The two prolific hitters proved to be instrumental in one of the Roughriders’ best seasons in program history. Crowder (55-8) finished third and posted its best showing (3-2) in three NJCAA World Series appearances.

Chambers, a COVID-freshman, set a single-season program record with 107 hits that shattered Elvis Peralta’s previous mark of 100 in 2017. He’s also the new single-season doubles leader with 36, breaking Tim Sheeler’s record of 27 that’s stood since 1994.

The infielder paced the Roughriders with a .404 batting average, 90 runs (two shy of the program record) and drove in 76 runs (four shy of the program record). The left-handed swinger also belted 16 home runs.

“It adds on to the whole team’s accomplishments,” Chambers said. “I know the honor is more of an individual thing, but it really goes to our whole team, because a lot of my success came from not just what I did. It was from what my team did and what they did in the lineup before me and after me, and those things lead into what made me successful this year.

“The culture and the bond will stick with me. What Team 56 had was special. It was one of a kind.”

Wilkerson, another COVID-freshman, now holds the single-season school record with 20 long balls that broke Kyle MacDonald’s record of 15 set in 2017 with a BBCOR bat. He also produced 72 RBI and walked 52 times.

The left-handed hitting outfielder tallied 72 hits and scored 73 runs.

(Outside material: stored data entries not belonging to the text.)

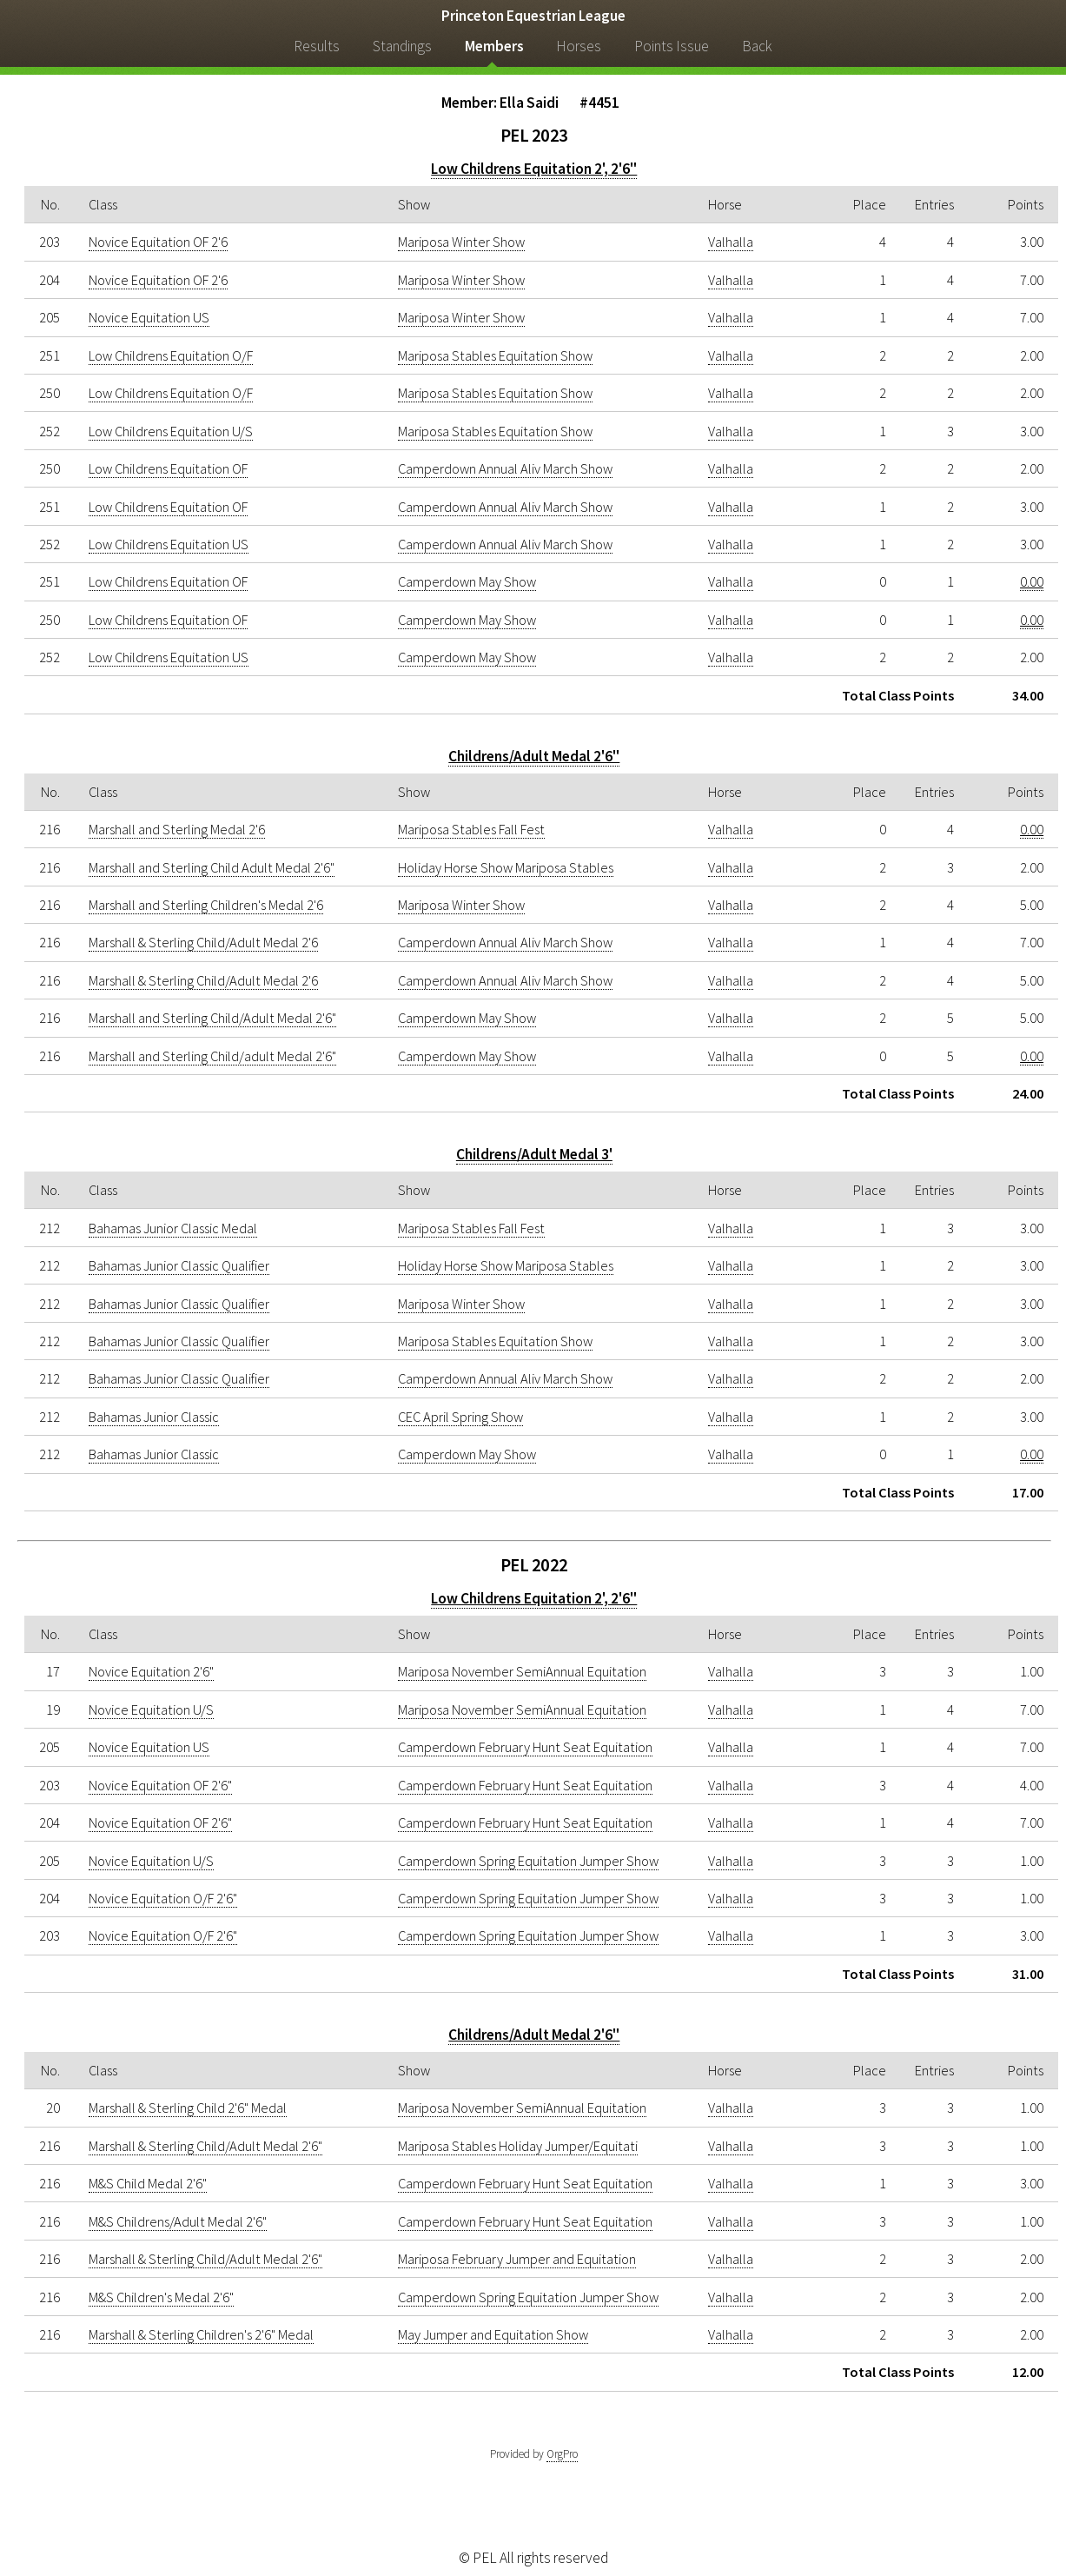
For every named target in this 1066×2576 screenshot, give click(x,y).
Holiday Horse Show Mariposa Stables (505, 867)
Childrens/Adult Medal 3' (534, 1154)
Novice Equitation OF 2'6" (160, 1785)
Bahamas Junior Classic (154, 1416)
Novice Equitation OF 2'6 (158, 241)
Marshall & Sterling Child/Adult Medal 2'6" (205, 2145)
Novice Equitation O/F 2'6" (163, 1898)
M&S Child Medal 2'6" (148, 2183)
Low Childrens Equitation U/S (171, 431)
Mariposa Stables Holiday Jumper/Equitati (518, 2145)
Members (494, 46)
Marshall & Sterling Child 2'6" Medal (188, 2107)
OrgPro (562, 2454)
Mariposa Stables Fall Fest (471, 829)
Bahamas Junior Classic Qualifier (179, 1265)
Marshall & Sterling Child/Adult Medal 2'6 (203, 942)
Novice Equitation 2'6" (151, 1671)
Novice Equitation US (149, 317)
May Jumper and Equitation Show (493, 2334)
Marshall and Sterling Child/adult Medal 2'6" (212, 1056)
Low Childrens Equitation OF (168, 468)
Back (757, 46)
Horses (578, 46)
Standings (402, 46)
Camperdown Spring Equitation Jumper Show (528, 1860)
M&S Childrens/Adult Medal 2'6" (178, 2221)
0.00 (1031, 581)
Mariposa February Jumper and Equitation (517, 2258)
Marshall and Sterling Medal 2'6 (177, 829)
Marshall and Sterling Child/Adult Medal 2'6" (212, 1017)
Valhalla (730, 241)
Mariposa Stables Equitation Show (495, 355)
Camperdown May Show (467, 581)
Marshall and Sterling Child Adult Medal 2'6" (211, 867)
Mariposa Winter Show (461, 241)
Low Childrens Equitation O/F (171, 355)
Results (317, 46)
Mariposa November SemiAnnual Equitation (522, 1671)
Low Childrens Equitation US (168, 544)
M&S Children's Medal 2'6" (161, 2297)
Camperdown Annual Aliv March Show (505, 468)
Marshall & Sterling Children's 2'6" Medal (201, 2334)
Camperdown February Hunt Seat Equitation (525, 1747)
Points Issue (671, 46)
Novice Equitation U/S (151, 1709)
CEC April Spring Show (460, 1416)
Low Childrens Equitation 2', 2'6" (534, 168)
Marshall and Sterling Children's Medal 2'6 (206, 904)
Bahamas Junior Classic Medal (173, 1228)
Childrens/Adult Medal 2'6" (533, 756)
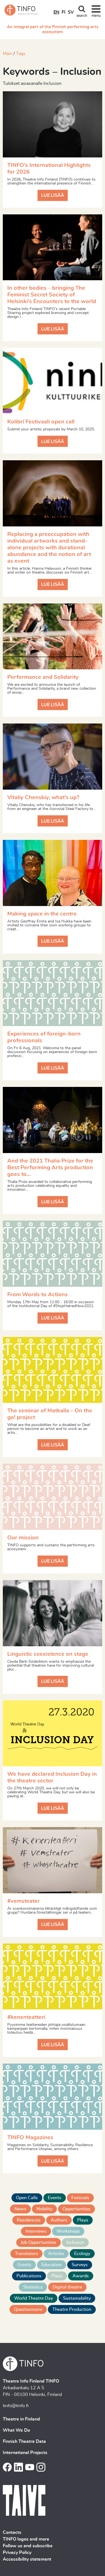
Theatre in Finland (21, 2419)
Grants (24, 2265)
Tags (20, 53)
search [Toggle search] (81, 16)
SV (71, 12)
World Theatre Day (33, 2298)
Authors (59, 2220)
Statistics (33, 2287)
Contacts (12, 2532)
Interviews (35, 2231)
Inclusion (75, 2242)
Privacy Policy (17, 2552)
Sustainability (77, 2298)
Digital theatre (67, 2287)
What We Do (16, 2430)
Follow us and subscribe (28, 2546)
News (20, 2209)
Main (7, 53)
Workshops (68, 2231)
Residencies (29, 2220)
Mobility (44, 2209)
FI (64, 12)
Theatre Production (71, 2309)
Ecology (82, 2253)
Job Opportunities (38, 2242)
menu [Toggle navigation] (96, 16)
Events (54, 2198)
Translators (26, 2253)
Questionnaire (28, 2309)
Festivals (80, 2198)
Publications (29, 2276)
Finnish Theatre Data (24, 2441)
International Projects (25, 2452)
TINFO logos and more (26, 2539)
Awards (81, 2276)
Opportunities (76, 2209)
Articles (56, 2253)
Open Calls (27, 2198)
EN (56, 12)
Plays (82, 2220)
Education (51, 2265)
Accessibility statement (27, 2559)
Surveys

“Team 56 probably will go down as one of the best teams, but I know for a fact there are going to be teams that go further and hopefully soon win the national championship,” Wilkerson said. “I’ll remember the relationships and the ethics, values that they instilled in me. I learned how to deal with success and failure. You can’t get too high and you can’t get too low. I learned a lot, and it’ll go with me in my life.”

Looking ahead

With the three-day MLB Draft set to start on July 11, thoughts of potentially hearing their names called on draft day have crept in for both players.

“It’s something I have considered,” said Chambers, who’s signed at Tennessee. “I’m pretty focused on Knoxville, but it’s definitely something with where I’m going, I have to consider. It would mean a lot (to get drafted). With the accomplishments of this team and the success we all had as a whole to see myself or some other guys on our team get that call, it would be very special.”

“I would like to make baseball go as far as it can,” said Wilkerson, who is headed to Arkansas. “And I want to make sure my mom never has to work again. Right now, I’m just taking it one step at a time. It’d be a dream come true. That’s what I’m working for. It would be crazy, but it would be awesome.”

For now, Chambers and Wilkerson, along with the rest of the departing players from Team 56, join a long list of Crowder baseball alumni.

“Once a Roughrider, always a Ghostrider,” Chambers said.